A frequently asked question is whether we only shoot ‘adventure’. The simple answer is NO. We are backed by a full BBC Training and over 20 years experience in broadcasting including work on documentary, drama and features plus extensive studio and multi-camera experience—all at a broadcast level. The ability to draw on a depth of experience is invaluable not only within the context of an adventure shoot but within any shoot.
In terms of camera kits and shooting format it’s horses for courses. What might be ideal for one assignment might prove totally unsuitable for another given production requirements, the demands of locations, accessibility etc.
For series like 'The Climbers', 'The Edge', 'Great Railway Journeys' and the first series of 'Wilderness Walks' we worked in a very standard way. Film cameraman and sound-recordist were strung from cliffs covering rock-climbing, ice-climbing or covered hill-walking and dog-sledging in temperatures as low as minus 40.
When 'Inside Story' asked us to make an actuality documentary on mountain rescue we began the project on film. It soon became apparent that a change in the way we worked was needed. The speed at which we had to move on the hill and the necessity of shooting on more than one camera forced a decision to use industrial Hi8 cameras for the actuality (the best mix of performance versus weight at the time). This included covering a desperate rescue in winds of 119mph on a blizzard-struck Lochnagar at night.
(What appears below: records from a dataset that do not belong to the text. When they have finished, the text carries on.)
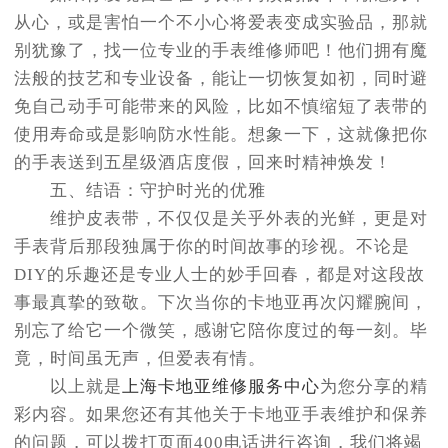
从心，或是害怕一个不小心将爱表变成实验品，那就
别犹豫了，找一位专业的手表维修师吧！他们拥有魔
法般的技艺和专业设备，能让一切恢复如初，同时避
免自己动手可能带来的风险，比如不慎缩短了表带的
使用寿命或是影响防水性能。想象一下，这就像把你
的手表送到五星级酒店度假，回来时精神焕发！
五、结语：守护时光的优雅
维护皮表带，不仅仅是关乎外表的光鲜，更是对
手表背后那段独属于你的时间故事的珍视。不论是
DIY的乐趣还是专业人士的妙手回春，都是对这段故
事最真挚的致敬。下次当你的卡地亚再次闪耀腕间，
别忘了给它一个微笑，感谢它陪你度过的每一刻。毕
竟，时间虽无声，但爱表有情。
以上就是
上海卡地亚维修服务中心
为您分享的精
彩内容。如果您还有其他关于卡地亚手表维护和保养
的问题，可以拨打页面400电话进行咨询，我们将竭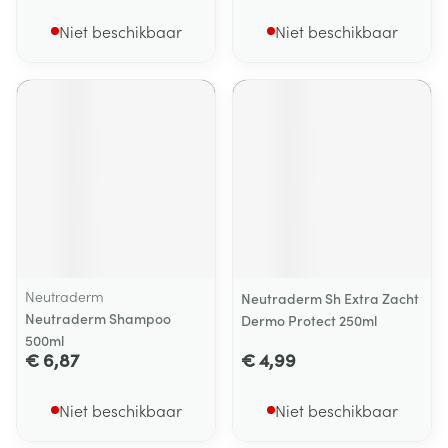
Niet beschikbaar
Niet beschikbaar
Neutraderm
Neutraderm Sh Extra Zacht
Neutraderm Shampoo
Dermo Protect 250ml
500ml
€ 6,87
€ 4,99
Niet beschikbaar
Niet beschikbaar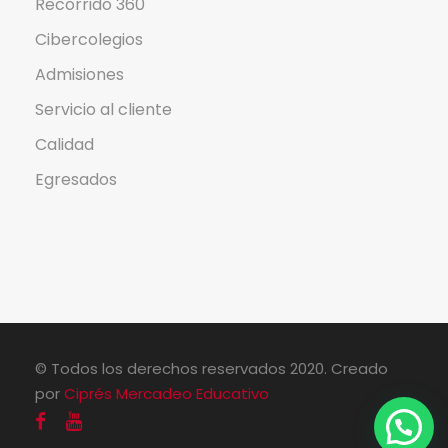
Recorrido 360
Cibercolegios
Admisiones
Servicio al cliente
Calidad
Egresados
© Todos los derechos reservados 2020. Creado
por
Ciprés Mercadeo Educativo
When 'The Face' was commissioned we spent many hours deliberating over what we would shoot on. We eventually chose DVCAM with the final programme in South Africa being shot on DV. This proved a challenging series with multi-day routes in very remote locations.
Following the success of the series we went out to shoot the 2nd series of 'Wilderness Walks'. Once again we used DV because of portability, battery weight and charging considerations.
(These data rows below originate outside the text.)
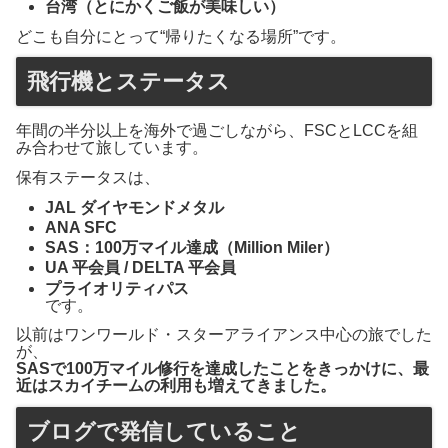
台湾（とにかくご飯が美味しい）
どこも自分にとって“帰りたくなる場所”です。
飛行機とステータス
年間の半分以上を海外で過ごしながら、FSCとLCCを組
み合わせて旅しています。
保有ステータスは、
JAL ダイヤモンドメタル
ANA SFC
SAS：100万マイル達成（Million Miler）
UA 平会員 / DELTA 平会員
プライオリティパス
です。
以前はワンワールド・スターアライアンス中心の旅でした
が、
SASで100万マイル修行を達成したことをきっかけに、最
近はスカイチームの利用も増えてきました。
ブログで発信していること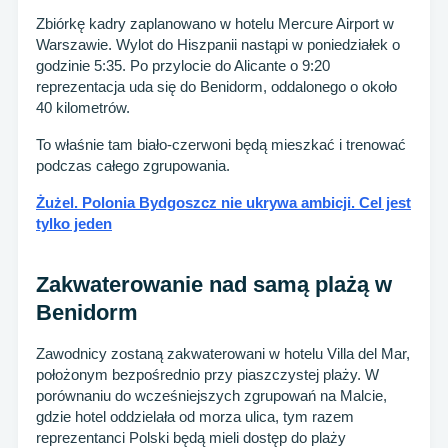
Zbiórkę kadry zaplanowano w hotelu Mercure Airport w
Warszawie. Wylot do Hiszpanii nastąpi w poniedziałek o
godzinie 5:35. Po przylocie do Alicante o 9:20
reprezentacja uda się do Benidorm, oddalonego o około
40 kilometrów.
To właśnie tam biało-czerwoni będą mieszkać i trenować
podczas całego zgrupowania.
Żużel. Polonia Bydgoszcz nie ukrywa ambicji. Cel jest
tylko jeden
Zakwaterowanie nad samą plażą w
Benidorm
Zawodnicy zostaną zakwaterowani w hotelu Villa del Mar,
położonym bezpośrednio przy piaszczystej plaży. W
porównaniu do wcześniejszych zgrupowań na Malcie,
gdzie hotel oddzielała od morza ulica, tym razem
reprezentanci Polski będą mieli dostęp do plaży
For 'Don't Try This At Home' DV has been cut with Digibeta sourced from easier-accessed camera positions on their 'challenges of a lifetime'.
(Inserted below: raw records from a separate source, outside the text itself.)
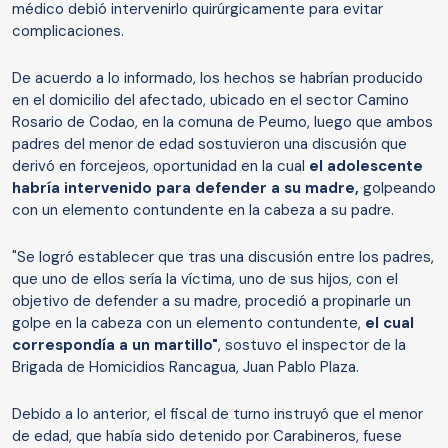
médico debió intervenirlo quirúrgicamente para evitar
complicaciones.
De acuerdo a lo informado, los hechos se habrían producido
en el domicilio del afectado, ubicado en el sector Camino
Rosario de Codao, en la comuna de Peumo, luego que ambos
padres del menor de edad sostuvieron una discusión que
derivó en forcejeos, oportunidad en la cual
el adolescente
habría intervenido para defender a su madre,
golpeando
con un elemento contundente en la cabeza a su padre.
"Se logró establecer que tras una discusión entre los padres,
que uno de ellos sería la víctima, uno de sus hijos, con el
objetivo de defender a su madre, procedió a propinarle un
golpe en la cabeza con un elemento contundente,
el cual
correspondía a un martillo"
, sostuvo el inspector de la
Brigada de Homicidios Rancagua, Juan Pablo Plaza.
Debido a lo anterior, el fiscal de turno instruyó que el menor
de edad, que había sido detenido por Carabineros, fuese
The follow-up to 'The Face'. The multi-award winning series 'Wild-Climbs' was shown on BBC2 late in 1999. The system to cover such extreme climbing has been further refined. The kit, using DV with high-power radio mics fits in a modified, medium-sized rucksack plus a broadcast tripod at under 10 pounds weight. The producer was also provided with video and stereo audio monitoring feeds.
Summer 2000 saw the full complement of digital tape formats in use - with Digibeta out at K2 and for the non-climbing material on the Matterhorn and for reconstructing the fall sequences for K2 shot in the Alps. DVCAM was used in the high Andes and DV was shot extensively for the difficult access work. It all backs up the thought that it's 'horses for courses'.
2001 got off to a flying start with assignments in Kenya for BBC Wales shooting two half hour docos on Mt. Kenya together with a current affairs shoot for BBC2's Correspondent in Northern India.
And 2002 provided yet another challenging year with a move back to shooting on film for the 'Touching The Void' project. But the year began with a religious series for ITV titled 'Living On A Prayer' - all a far cry from the adventures of The Andes, Alps and the Himalayas. This demanding series focussed on the plight of the Church Of England and the Diocese of Truro as it faces turbulent and financially worrying times
Whether you’re working on film or video extremely versatile and extensive audio acquisition kits are also available. Much of the gear has been specially tailored, modified or custom-built to suit working in unforgiving adventure environments.
Extensive travel and foreign assignments have built up a network of contacts to assist in customs clearance and the smooth running of a trip.